In “The Garden of the Beasts” by Isaac Larson, published by Crown Publishing, the buildup to the war is seen through the eyes of the American Ambassador, William Dodd and his family, especially his young, vibrant and troublesome daughter, Martha. Larson is a master at non-fiction about dramatic events where he often writes parallel stories about a man and his family and a cataclysmic event as in “Isaac’s Storm”, an earlier work. In this story, he tells the story of William Dodd, an unassuming professor who is ready to retire and write his book on the Old South when he is tapped for the Berlin ambassadorship. Apparently no one else whom Roosevelt asked was willing to take the job and Roosevelt who was busy overseeing a country which was recovering from a depression and turmoil turned to him.

Dodd took on his duties in a quiet and unpretentious way and offended people by not throwing lavish parties or becoming very involved in politics which were becoming more and more violent and troubling all around him. Martha who at 22 was coming out of a quick marriage and divorce, on the other hand, threw herself into the night life of Berlin and dated many of the important players in the German government including Diels, the head of the Gestapo. At first, no one in the family understood the threat of the new government and even acted a little giddy when they met Hitler and he kissed Martha’s hand. By the end of their tenure in 1938, Dodd was warning the US government of the dangers in Germany, but was not taken very seriously. Because the author shows how the actions of Hitler looked to an outsider who really wanted to avoid the evil around him until it was too late, we have a very unique perspective on what we know about how Hitler gained power.
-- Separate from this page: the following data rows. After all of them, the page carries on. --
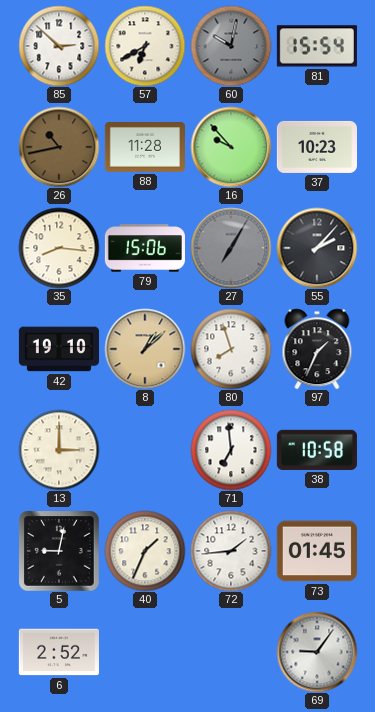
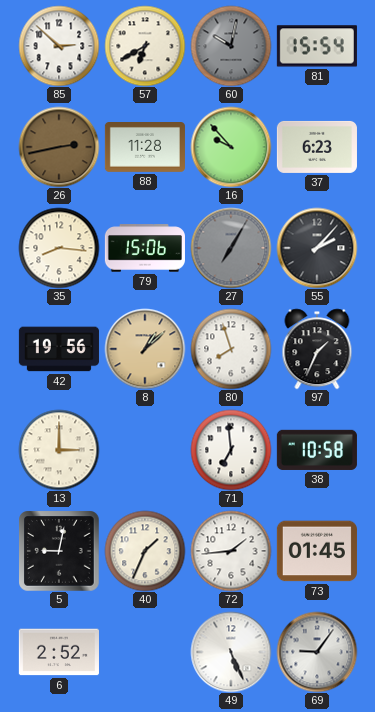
26: 10:43 -> 2:43
37: 10:23 -> 6:23
42: 19:10 -> 19:56
49: none -> 5:26
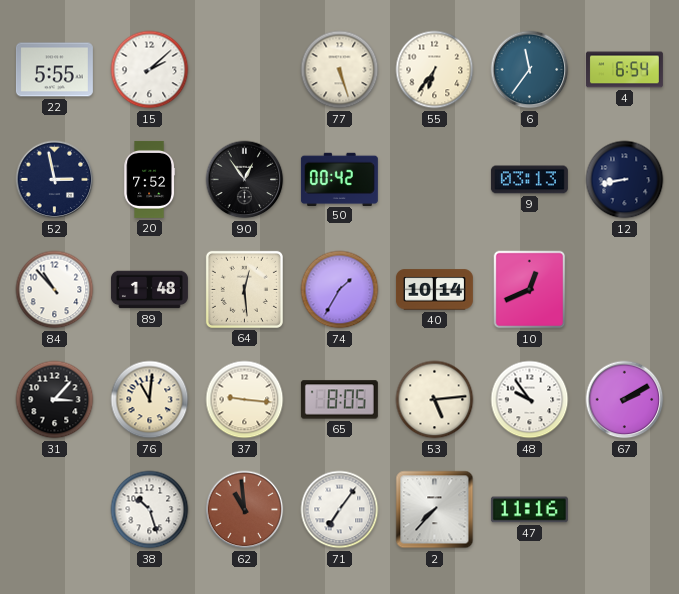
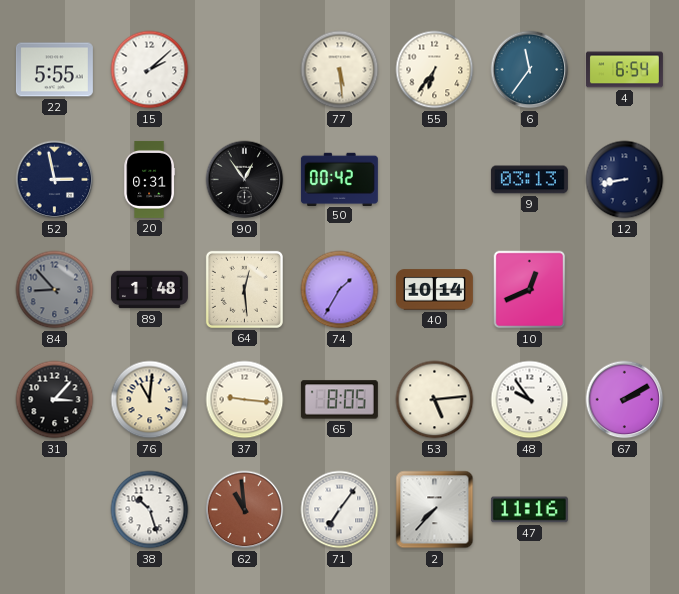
77: 5:27 -> 5:29
20: 7:52 -> 0:31
84: 10:53 -> 8:53
84 dial: white -> grey
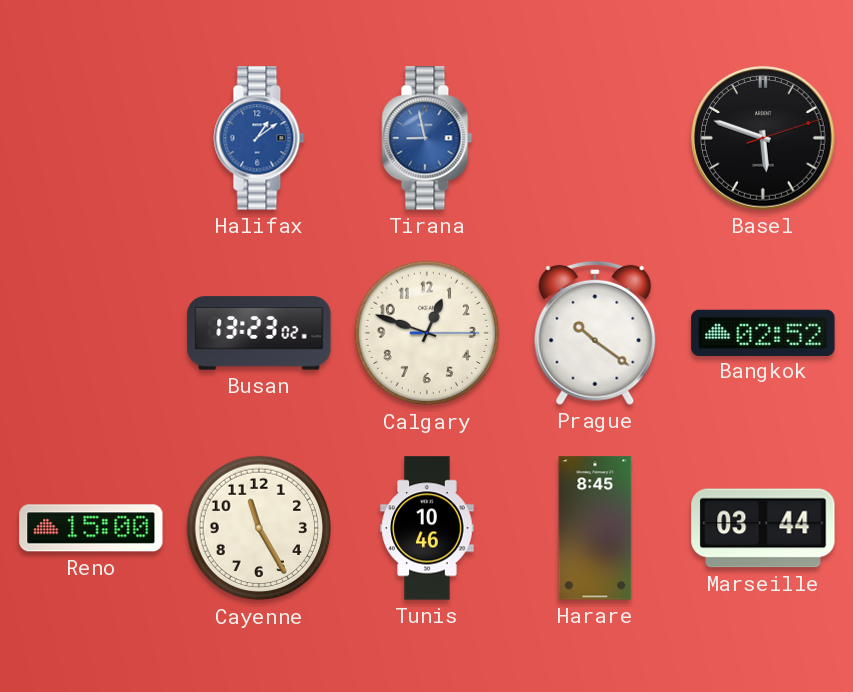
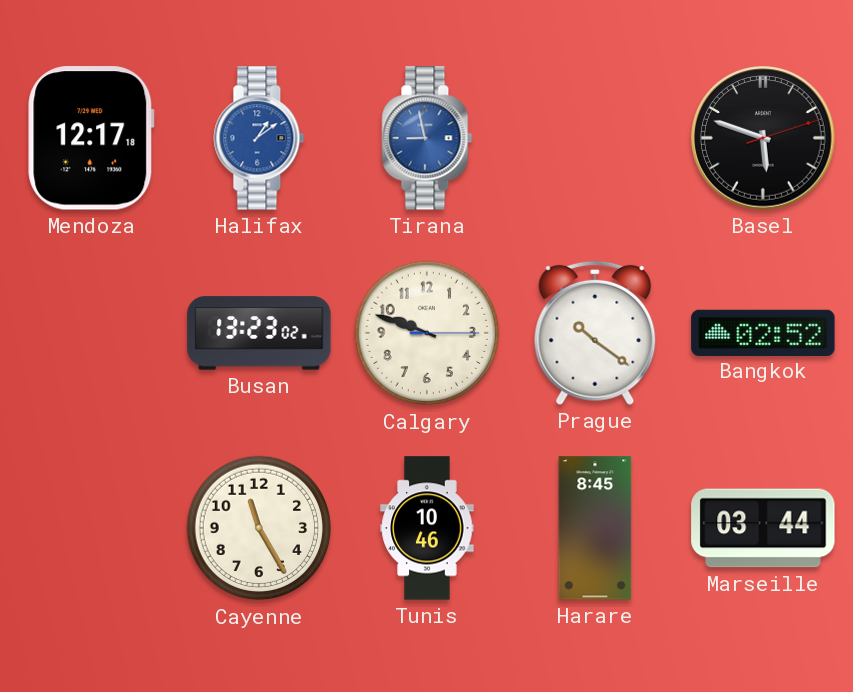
Mendoza: none -> 12:17
Calgary: 12:48 -> 9:48
Reno: 15:00 -> none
“The Man Who Broke Into Auschwitz” by Denis Avey and Rob Broomsky, published by Da Capa Press is also a personal account, this time told by a British soldier who experienced WWII firsthand and spent time in the POW camp attached to the slave labor camp at Auschwitz. He begins his story with his experiences fighting Rommels troops in Libya and his capture as a POW and his incarceration from 1943 to 1945 in Auschwitz. While he was there he watched the Jewish prisoners and was able to establish a connection with one of them. By having the prisoner’s sister send him cigarettes, he was able to bribe a guard who let him exchange places with a Jewish prisoner and go into the slave labor camp twice and experience what the prisoners there experienced. As unlikely as this seems, Ernst, the prisoner, whose sister sent him the cigarettes survived the camp and the death march, in part because he bartered some of the cigarettes to obtain leather to protect his feet. Denis escaped during the evacuation of the camps and made his way back to England. Avey didn’t talk about his experiences for years and although he saw Ernst’s sister once after the war, he wasn’t aware that Ernst survived the death march and he never saw him again. When he finally did talk about his story, he assumed Ernst had died and only later saw the survivor’s tape that Ernst had made. In that tape, Ernst talked about the British soldier whom he called “Ginger” who got him cigarettes, which ultimately saved his life.

Although I thought I knew quite a bit about this period of history, I learned a lot from the personal perspective of these nonfictions books. One of the books I reviewed in July, “Children and Fire” by Ursula Hegi, although fiction, also gave an interesting perspective on this era. I spent a few days in Berlin in May and so my interest was already piqued, but you don’t need to jump on an Air Berlin flight (though you may want to) to be interested in these books.